REQUIRED ACTION
Print exactly what appears from the line containing "Conditions Generales (388, 2534)" through the final line of the data below, pictures excluded.

MATERIAL FOR THIS TASK
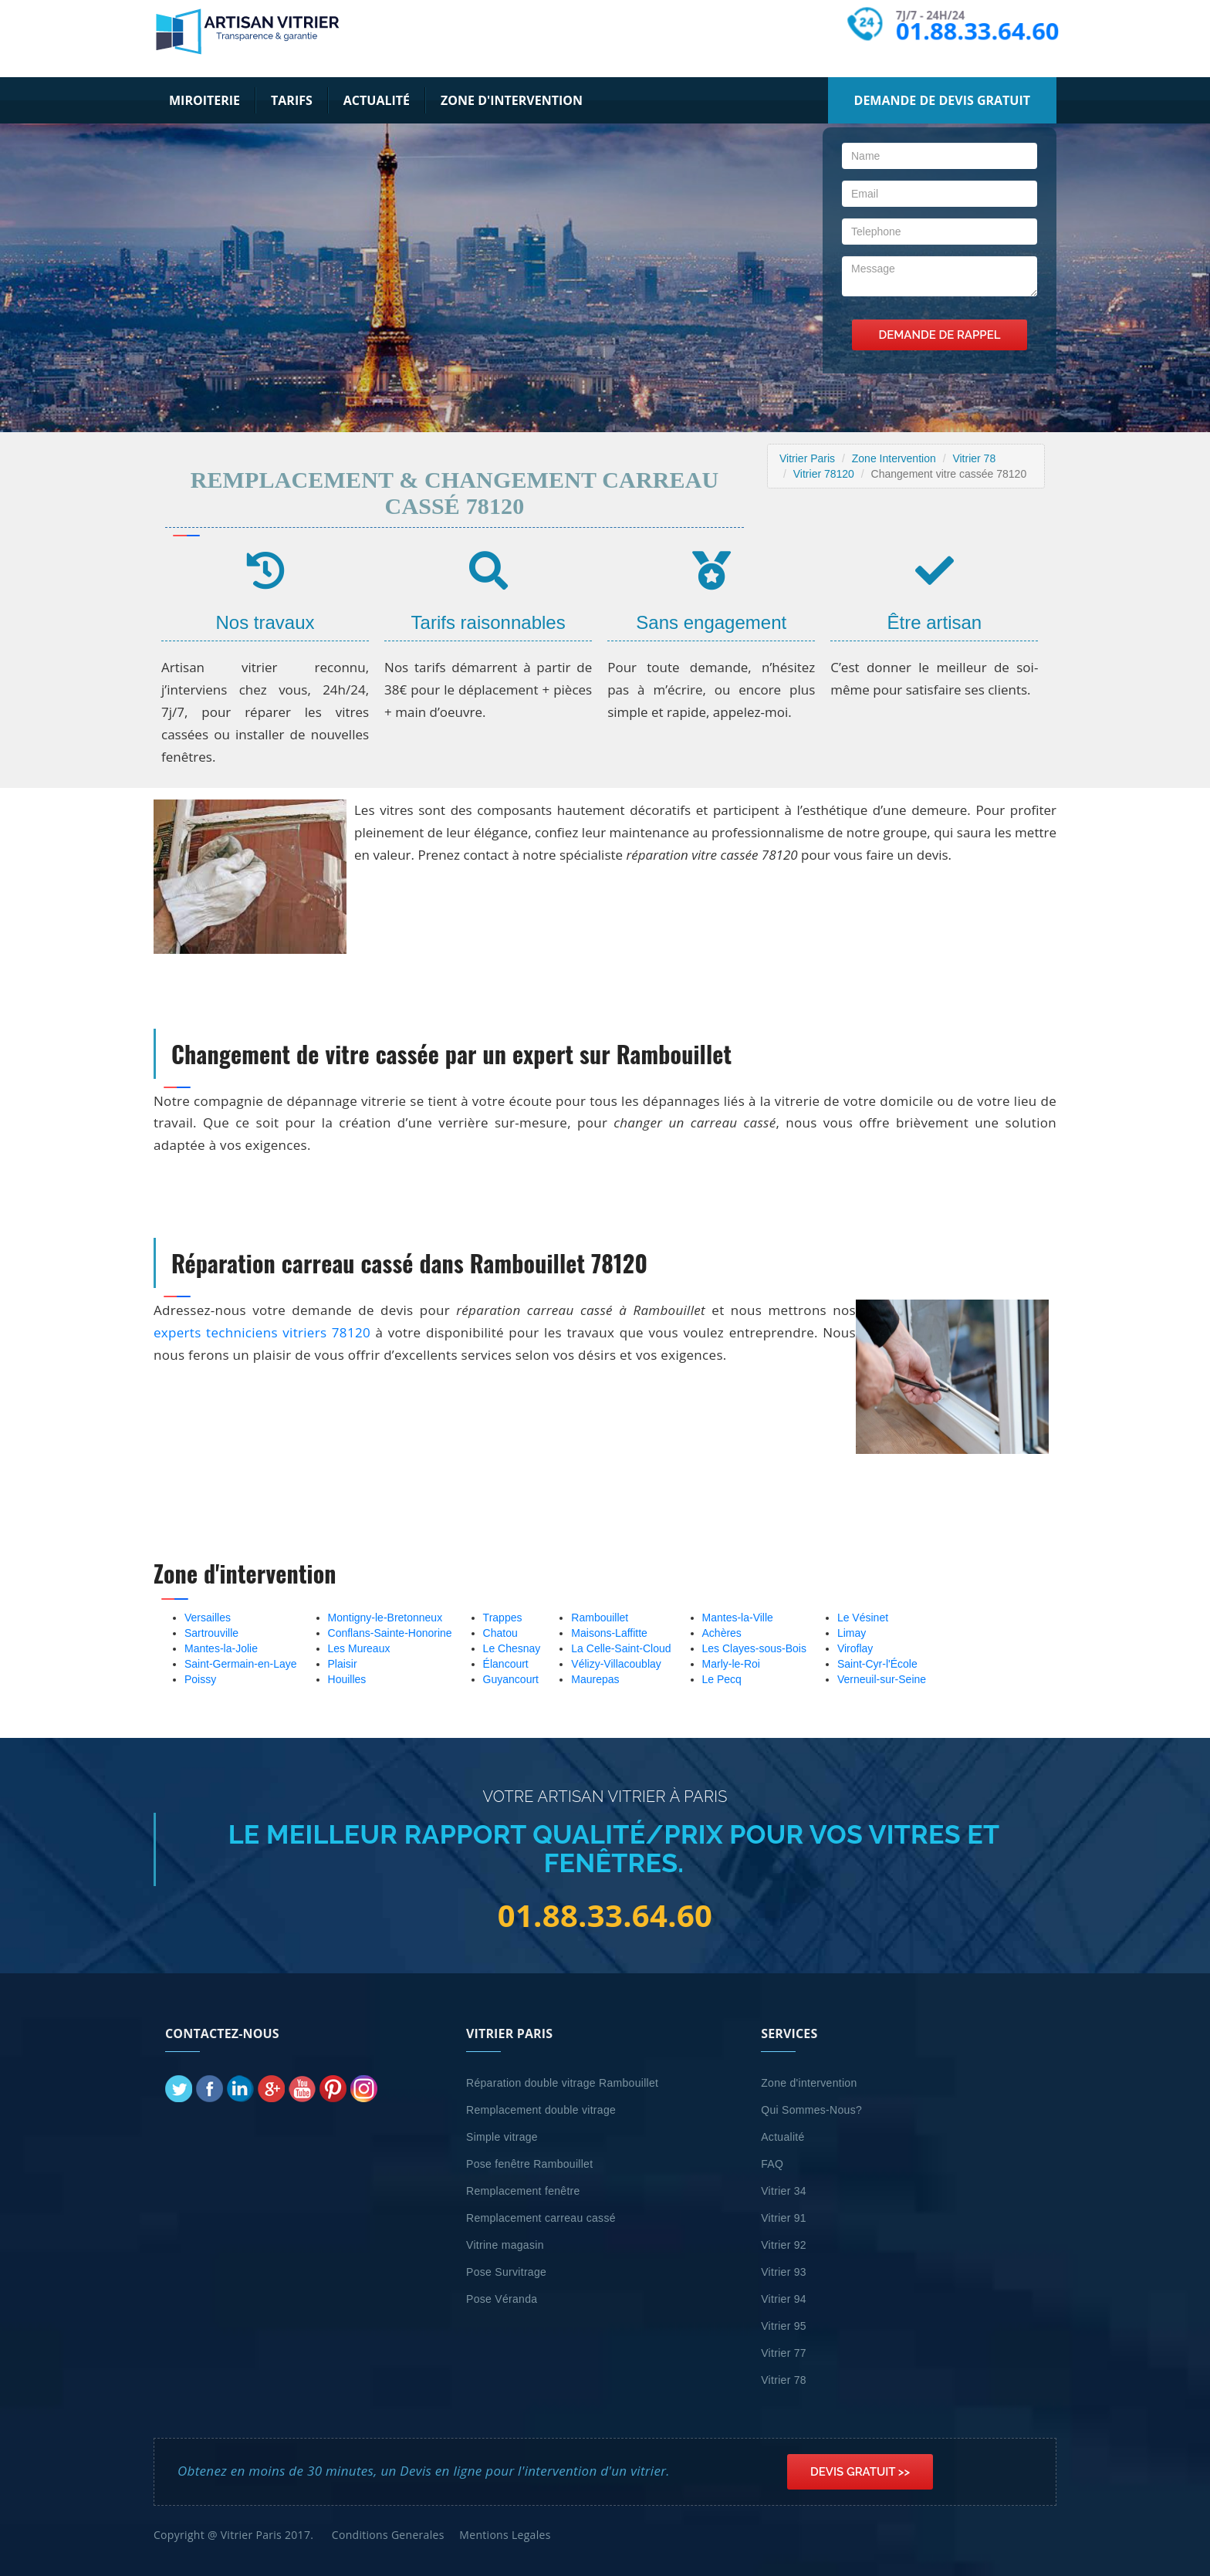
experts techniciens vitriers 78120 (262, 1332)
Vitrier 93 (783, 2272)
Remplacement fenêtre (523, 2191)
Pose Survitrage (506, 2272)
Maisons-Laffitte (609, 1633)
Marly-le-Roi (731, 1664)
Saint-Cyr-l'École (877, 1664)
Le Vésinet (862, 1617)
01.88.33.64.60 (978, 30)
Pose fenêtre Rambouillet (529, 2164)
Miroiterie (204, 100)
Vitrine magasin (505, 2245)
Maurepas (595, 1679)
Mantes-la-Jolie (221, 1648)
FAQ (772, 2164)
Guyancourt (511, 1679)
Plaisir (342, 1664)
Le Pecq (722, 1679)
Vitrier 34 (783, 2191)
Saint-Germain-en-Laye (240, 1664)
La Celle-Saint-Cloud (621, 1648)
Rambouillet (599, 1617)
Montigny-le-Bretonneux (385, 1617)
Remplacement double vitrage (541, 2110)
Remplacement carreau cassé (541, 2218)
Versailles (207, 1617)
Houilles (347, 1679)
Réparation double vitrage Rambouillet (562, 2083)
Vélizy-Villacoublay (616, 1664)
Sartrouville (211, 1633)
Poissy (200, 1679)
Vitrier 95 (783, 2326)
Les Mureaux (359, 1648)
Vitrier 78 (973, 458)
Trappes (502, 1617)
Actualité (376, 100)
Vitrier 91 (783, 2218)
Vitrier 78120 (823, 474)
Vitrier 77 (783, 2353)
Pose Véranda (501, 2299)
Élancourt (506, 1664)
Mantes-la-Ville (737, 1617)
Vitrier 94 (783, 2299)
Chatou (500, 1633)
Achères (722, 1633)
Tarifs (292, 100)
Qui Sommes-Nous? (811, 2110)
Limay (851, 1633)
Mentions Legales (504, 2534)
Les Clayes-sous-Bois (754, 1648)
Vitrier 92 (783, 2245)
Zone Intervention (894, 458)
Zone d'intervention (512, 100)
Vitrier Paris (807, 458)
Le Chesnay (512, 1648)
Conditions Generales (388, 2534)
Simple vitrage (502, 2137)
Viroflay (855, 1648)
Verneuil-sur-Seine (881, 1679)
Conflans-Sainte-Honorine (390, 1633)
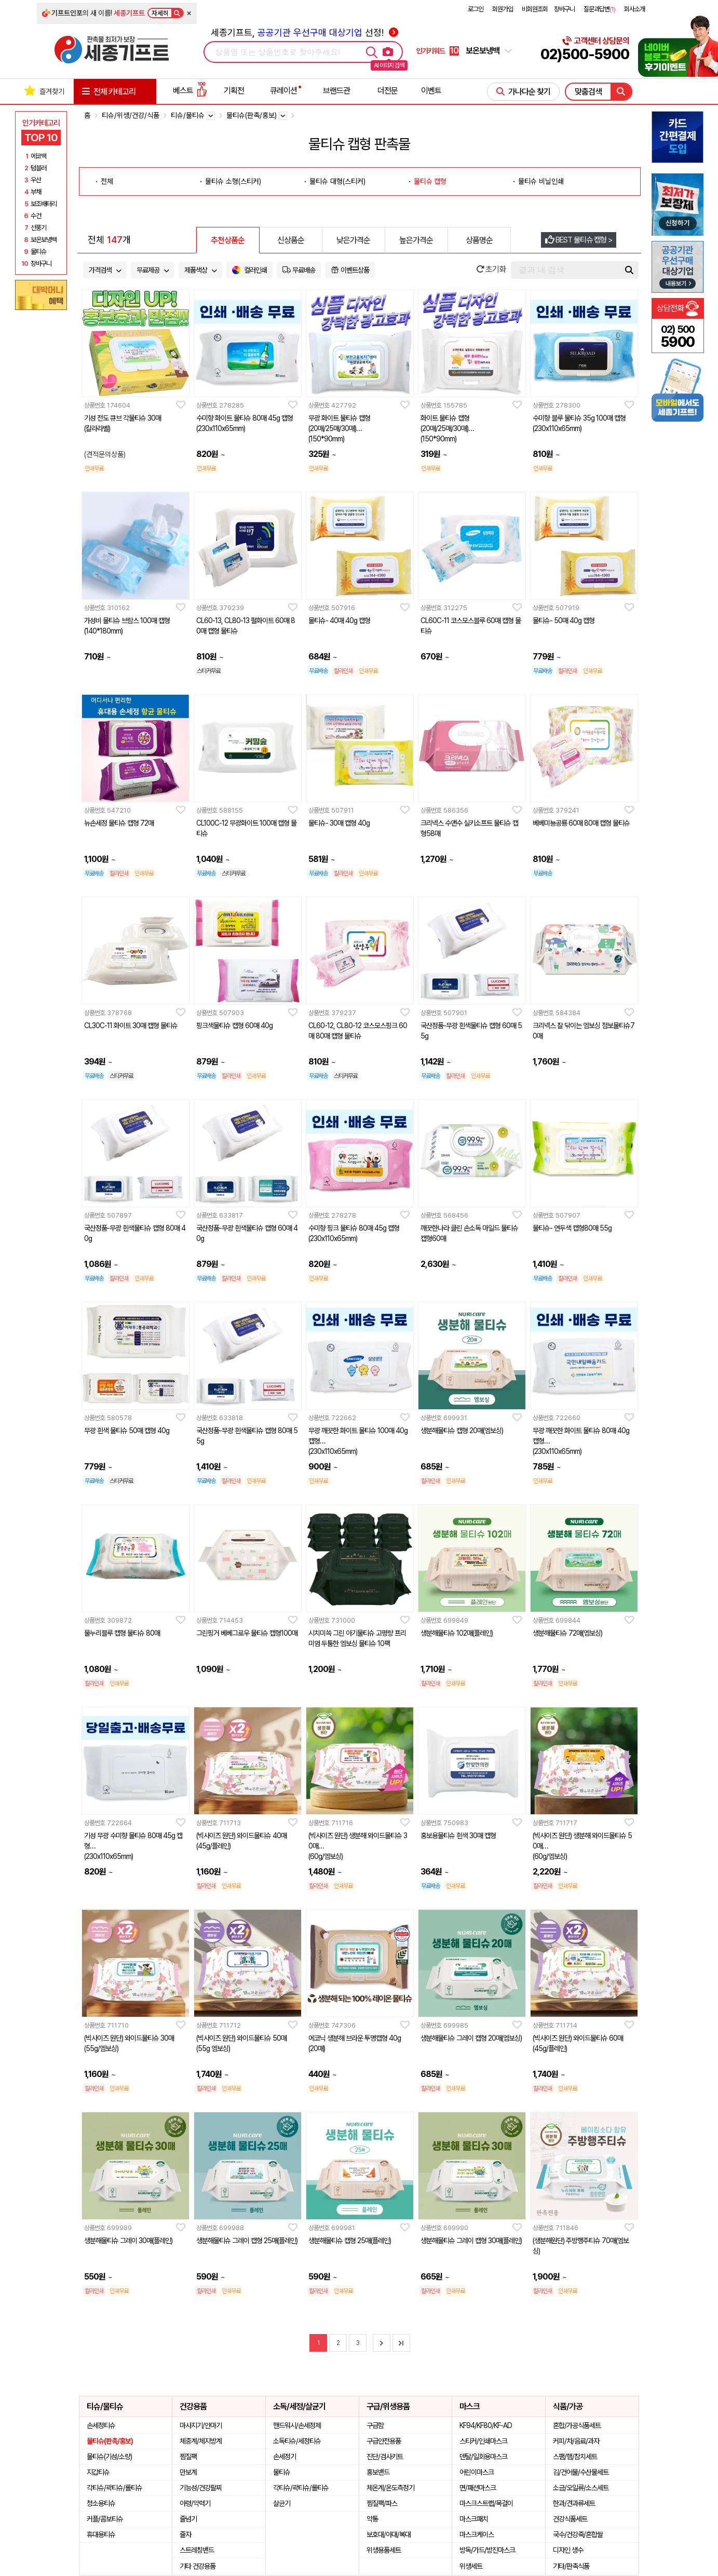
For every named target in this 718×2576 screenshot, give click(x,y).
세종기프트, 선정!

TASK RESULT
Conditions Generales (388, 2534)
Simple vitrage (502, 2137)
Viroflay (855, 1648)
Verneuil-sur-Seine (881, 1679)
Conflans-Sainte-Honorine (390, 1633)
For every named target in this 718×2576 screenshot, give click(x,y).
세종기프트, 선정!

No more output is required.